Answer: B. Ensuring clear medication reconciliation, patient education, scheduled follow-up, and communication between providers.

43. The long-term management of HFpEF often involves a strong emphasis on:

  • A. Titrating ARNIs to maximum doses for mortality benefit.
  • B. Aggressive management of contributing factors and comorbidities like hypertension, obesity, and atrial fibrillation.
  • C. Routine use of digoxin for inotropic support.
  • D. ICD implantation for all HFpEF patients.

Answer: B. Aggressive management of contributing factors and comorbidities like hypertension, obesity, and atrial fibrillation.

44. Which of the following is generally NOT a first-line drug class for chronic HFrEF due to lack of mortality benefit and potential harm in some cases?

  • A. ACE inhibitors
  • B. Beta-blockers (evidence-based ones)
  • C. Non-dihydropyridine calcium channel blockers (e.g., verapamil, diltiazem) in HFrEF
  • D. Mineralocorticoid receptor antagonists

Answer: C. Non-dihydropyridine calcium channel blockers (e.g., verapamil, diltiazem) in HFrEF

45. The use of fixed-dose combination of isosorbide dinitrate and hydralazine is particularly beneficial due to their complementary mechanisms which include:

  • A. Beta-blockade and ACE inhibition
  • B. Nitric oxide-mediated venodilation (from ISDN) and direct arterial vasodilation (from hydralazine), reducing preload and afterload
  • C. Diuresis and potassium-sparing
  • D. Inhibition of SGLT2 and neprilysin

Answer: B. Nitric oxide-mediated venodilation (from ISDN) and direct arterial vasodilation (from hydralazine), reducing preload and afterload

46. Palliative care consultation should be considered in chronic heart failure management:

  • A. Only in the last few days of life.
  • B. For patients with advanced, refractory symptoms (Stage D HF) to improve quality of life, manage symptoms, and assist with advance care planning.
  • C. For all patients with newly diagnosed Stage A HF.
  • D. To primarily facilitate cardiac transplantation.
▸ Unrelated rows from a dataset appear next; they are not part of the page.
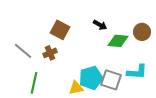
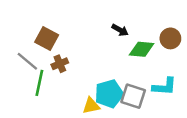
brown square: (60, 30) -> (47, 38), moved
green line: (34, 83) -> (39, 83), moved

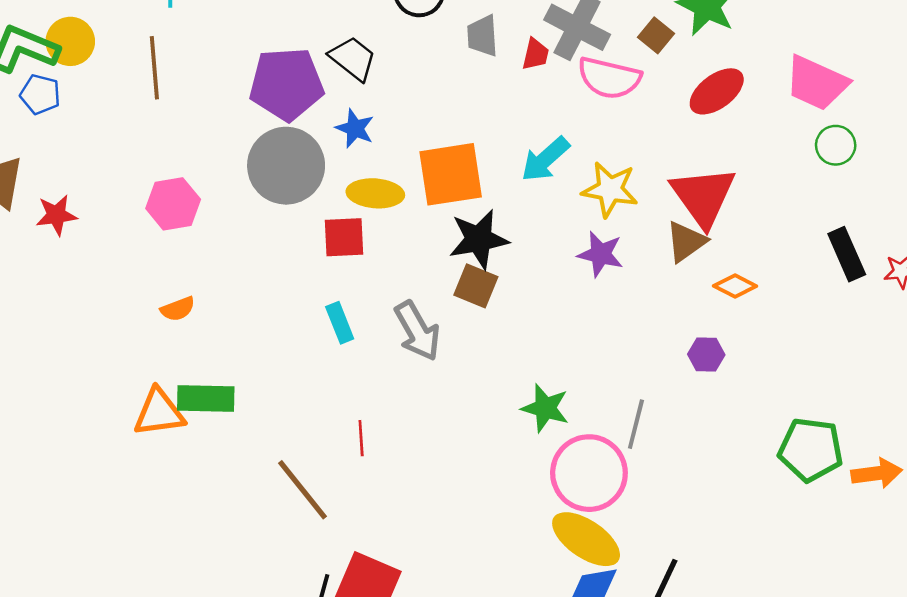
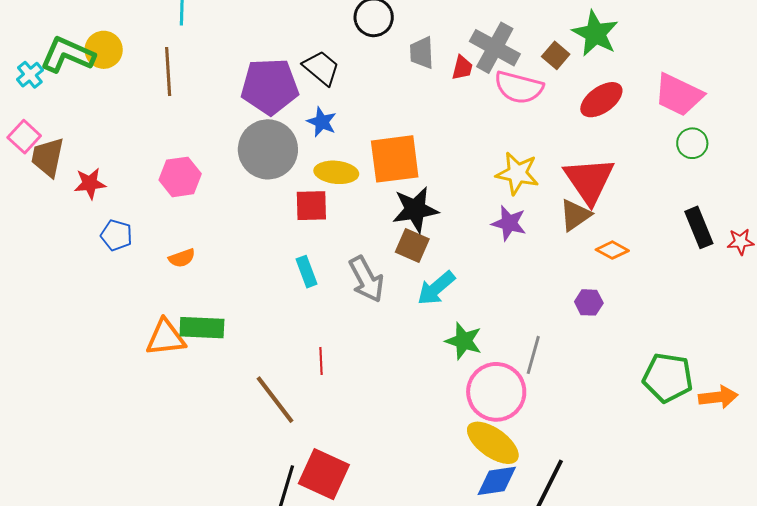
blue pentagon: (40, 94) -> (116, 235), moved
cyan arrow: (545, 159) -> (436, 288), moved

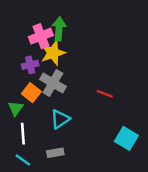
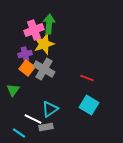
orange square: (31, 93) -> (27, 68), moved
cyan triangle: (60, 119) -> (50, 109), moved
white line: (23, 134) -> (33, 119), moved, turned -60
cyan square: (126, 138) -> (89, 105), moved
Answer: B. For patients with advanced, refractory symptoms (Stage D HF) to improve quality of life, manage symptoms, and assist with advance care planning.

47. A common challenge in achieving target doses of GDMT for HFrEF is:

  • A. Patient refusal due to lack of perceived benefit.
  • B. Development of adverse effects such as hypotension, bradycardia, hyperkalemia, or worsening renal function.
  • C. High cost of generic medications.
  • D. Universal contraindications in elderly patients.

Answer: B. Development of adverse effects such as hypotension, bradycardia, hyperkalemia, or worsening renal function.

48. Regular assessment of volume status is critical in chronic HF management. This typically involves evaluating:

  • A. Serum cholesterol levels
  • B. Patient weight, presence of edema, JVD, orthopnea, and lung sounds
  • C. Blood glucose levels
  • D. Liver function tests only

Answer: B. Patient weight, presence of edema, JVD, orthopnea, and lung sounds

49. For patients with chronic HFrEF, which of the following is a key performance measure indicating quality of care?

  • A. Prescription of an antibiotic at each visit
  • B. Documentation of LVEF and prescription of appropriate GDMT (e.g., ACEI/ARB/ARNI, beta-blocker)
  • C. Achieving a heart rate > 100 bpm
  • D. Maintaining a systolic blood pressure > 160 mmHg

Answer: B. Documentation of LVEF and prescription of appropriate GDMT (e.g., ACEI/ARB/ARNI, beta-blocker)

50. The stepwise approach to initiating and uptitrating GDMT in HFrEF emphasizes:

  • A. Starting all four pillar drugs simultaneously at target doses.
  • B. Prioritizing one drug class to maximum dose before starting another.
  • C. Initiating drugs from the four main classes as tolerated, often starting at low doses and titrating upwards, with frequent monitoring.
  • D. Focusing only on diuretics for long-term management.

Answer: C. Initiating drugs from the four main classes as tolerated, often starting at low doses and titrating upwards, with frequent monitoring.